My personal journey with stress started from around seven years old with IBS and overthinking. Panic attacks started in my early teens, with anxiety, self-harming, people pleasing, emotional eating and drinking following soon after. Then in my late 20's came overwhelm, imposter syndrome, insomnia, skin issues, brain fog, headaches, fatigue and then ending rather spectacularly with burnout at 32.
I felt a strange combination of numbness mixed with a mess of overwhelming emotions that I couldn’t release or even begin to pick apart. My relationships with everyone - including myself were falling apart and I was surviving rather than living, just going through the motions.

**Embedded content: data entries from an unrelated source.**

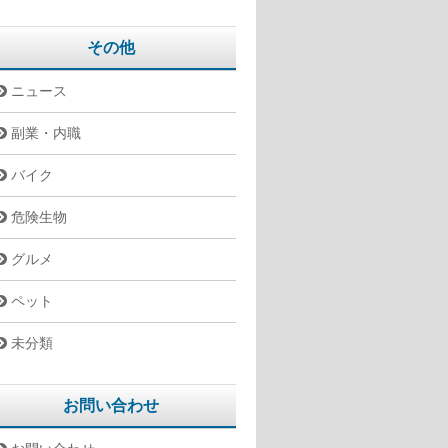
その他
ニュース
副業・内職
バイク
危険生物
グルメ
ペット
未分類
お問い合わせ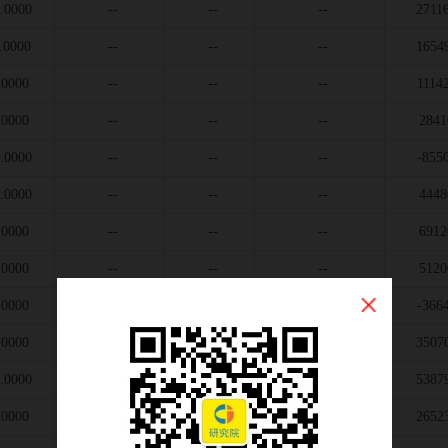
.0000
--
--
--
2711
.0000
--
--
--
1654
.0000
--
--
--
1114
.0000
--
--
--
2841
.0000
--
--
--
-855
.0000
--
--
--
4448
.0000
--
--
--
6912
.0000
--
--
--
5120
.0000
--
--
--
-366
.0000
--
--
--
3507
.0000
--
--
--
5387
.0000
--
--
--
2652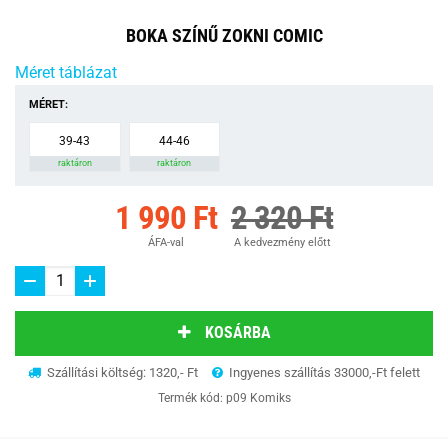
BOKA SZÍNŰ ZOKNI COMIC
Méret táblázat
MÉRET:
39-43
44-46
raktáron
raktáron
1 990 Ft
2 320 Ft
ÁFA-val
A kedvezmény előtt
KOSÁRBA
Szállítási költség: 1320,- Ft
Ingyenes szállítás 33000,-Ft felett
Termék kód:
p09 Komiks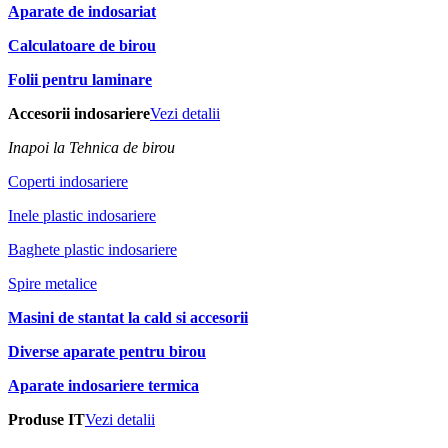
Aparate de indosariat
Calculatoare de birou
Folii pentru laminare
Accesorii indosariere
Vezi detalii
Inapoi la Tehnica de birou
Coperti indosariere
Inele plastic indosariere
Baghete plastic indosariere
Spire metalice
Masini de stantat la cald si accesorii
Diverse aparate pentru birou
Aparate indosariere termica
Produse IT
Vezi detalii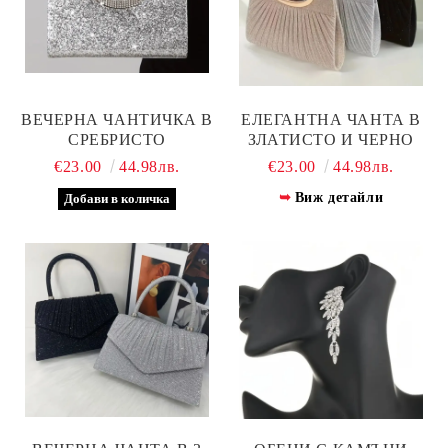
ВЕЧЕРНА ЧАНТИЧКА В
ЕЛЕГАНТНА ЧАНТА В
СРЕБРИСТО
ЗЛАТИСТО И ЧЕРНО
€23.00
44.98лв.
€23.00
44.98лв.
Виж детайли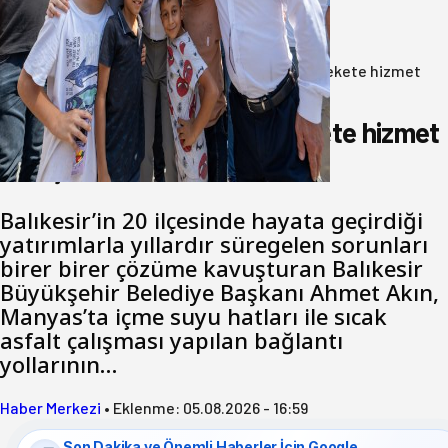
hizmet hemşerim!
05 Ağustos 2026
Anasayfa
/
Gündem
/
Akın: Benim derdim memlekete hizmet
hemşerim!
Akın: Benim derdim memlekete hizmet
hemşerim!
Balıkesir’in 20 ilçesinde hayata geçirdiği
yatırımlarla yıllardır süregelen sorunları
birer birer çözüme kavuşturan Balıkesir
Büyükşehir Belediye Başkanı Ahmet Akın,
Manyas’ta içme suyu hatları ile sıcak
asfalt çalışması yapılan bağlantı
yollarının…
Haber Merkezi
•
Eklenme:
05.08.2026 - 16:59
Son Dakika ve Önemli Haberler İçin Google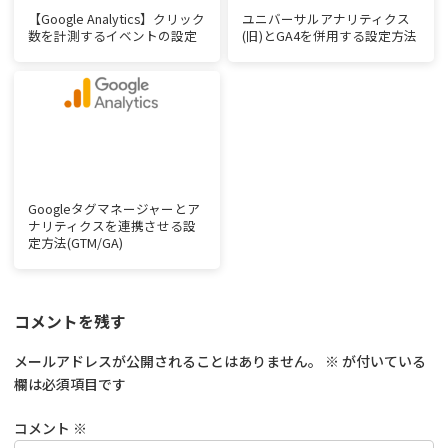
【Google Analytics】クリック
ユニバーサルアナリティクス
数を計測するイベントの設定
(旧)とGA4を併用する設定方法
Googleタグマネージャーとア
ナリティクスを連携させる設
定方法(GTM/GA)
コメントを残す
メールアドレスが公開されることはありません。
※
が付いている
欄は必須項目です
コメント
※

I didn’t like who I was becoming and I knew something had to change. To be honest, I had known that for a while but I felt like if I stopped pushing for a second to try and figure things out then I would either crumble which was exactly what I had been trying to avoid, or I wouldn’t know what to do to fix it, which was just as scary.
I kept beating myself up thinking about how much other people have to deal with and how they seem to be coping...now I know that actually most people are thinking this about everyone else!!!
As we know, you can only go on like this for so long. Eventually something has to give.
I'm just going to skip over all the tears, self-doubt, tantrums, self-help books and gin that followed my burnout, and fast forward to studying Stress Management, becoming a qualified Coach with Animas Centre for Coaching, leaving my job as an HR Manger and setting up my business; combining my background in Holistic Therapy, HR, and my own (long and tedious) journey with stress to help other women who are pissed off, burnt out and overwhelmed.
Today my personal motto is ‘happiness matters’ and I am ridiculously passionate about helping women understand themselves, improve their health, their relationships, how they communicate and ultimately manage their stress so they can enjoy their lives. I am fully aware of how cheesy that sounds, but, well it's true.